Thankfully, weighted blankets are widely available online as well as with your nearest supermarket. You need to buy one that is 10% of your child's body weight plus 2 lbs. This weight is sufficient enough to make your child feel relaxed and it will not make him feel overburdened or suffocated. To avoid overheating, we always recommend buying a blanket that is made of 100% cotton breathable fabric. Mink and fleece weighted blankets look glossy and feel soft, but they can cause overheating as well as allergic skin reactions. Natural cotton as the best option and is suitable for all weathers. As far as the filling is concerned, we strongly recommend glass beads or poly-pellets. Refrain from buying the ‘so-called’ organic weighted blankets, as their organic filling will not last longer. Rice, corn pellets, barley, etc. are commonly used as organic fillings. As obvious, these products can rot and stink. They are not washable at all. Further, being organic, they will soon start harboring bacteria and molds. Within a few months, they will become completely useless.

As a concerned parent, you would probably want the best weighted blanket for your child, which is why we strongly recommend AG weighted blankets for kids.  The filling and fabric both are hypoallergenic and non-toxic. AG weighted blankets come with 100% money-back guarantee and 3 years warranty. Therefore, you can freely order one for your teen and see how they like it.

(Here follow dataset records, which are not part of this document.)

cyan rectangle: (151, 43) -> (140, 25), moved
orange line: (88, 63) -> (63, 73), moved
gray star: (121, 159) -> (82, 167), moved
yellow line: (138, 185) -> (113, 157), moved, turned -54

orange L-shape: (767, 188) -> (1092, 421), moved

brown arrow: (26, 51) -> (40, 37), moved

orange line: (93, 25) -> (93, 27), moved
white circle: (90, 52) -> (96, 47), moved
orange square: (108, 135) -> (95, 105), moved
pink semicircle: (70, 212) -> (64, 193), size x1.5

https://www.agbedding.com/products/weighted-blanket?variant=24628565573732

Being a teenager, your child will probably resist the idea of using a weighted blanket for insomnia. So, you need to explain him that this blanket is going to help him sleep better and nothing more. You can probably buy one for yourself too, so that he doesn’t feel he is being treated in a different way. Weighted blankets are safe for everyone except toddlers and elderly people who cannot move the blanket on their own. If your child refuses to use it, don’t force him. Thankfully, AG weighted blankets offer 7 days trial. So, in case your teen doesn’t like it or refuses to use it, you can simply return it.

 

Please note that weighted blankets can only help your child feel relaxed and sleep well. This is going to solve a lot of anxiety issues but, if your child is still behaving strangely, do not hesitate to consult an adolescent psychiatrist. Chronic depression needs a thorough treatment. Weighted blanket can help but it cannot be an alternative to counselling and medicines. If medical help is required, please seek it before depression takes a toll on his studies, self-esteem, behavior, and overall personality.

 

References and Citations:

  1. NAMI. Home. https://nami.org/Blogs/NAMI-Blog/May-2018/Is-It-a-Mental-Health-Problem-Or-Just-Puberty.
  2. Adolescent mental health. World Health Organization. https://www.who.int/news-room/fact-sheets/detail/adolescent-mental-health.
  3. Wang H, Lin SL, Leung GM, Schooling CM. Age at Onset of Puberty and Adolescent Depression: "Children of 1997" Birth Cohort. Pediatrics. https://pediatrics.aappublications.org/content/137/6/e20153231. Published June 1, 2016.
  4. Wang H, Lin SL, Leung GM, Schooling CM. Age at Onset of Puberty and Adolescent Depression: "Children of 1997" Birth Cohort. Pediatrics. https://www.ncbi.nlm.nih.gov/pubmed/27230766. Published June 2016.
  5. Mental/Emotional/Social Changes Through Puberty. Mental Help MentalEmotionalSocial Changes through Puberty Comments. https://www.mentalhelp.net/articles/mental-emotional-social-changes-through-puberty/.
  6. Adolescent mental health. World Health Organization. https://www.who.int/news-room/fact-sheets/detail/adolescent-mental-health.
  7. Depression & Sleep. National Sleep Foundation. https://www.sleepfoundation.org/articles/depression-and-sleep.
  8. Harvard Health Publishing. Anxiety and stress weighing heavily at night? A new blanket might help. Harvard Health. https://www.health.harvard.edu/mind-and-mood/anxiety-and-stress-weighing-heavily-at-night-a-new-blanket-might-help.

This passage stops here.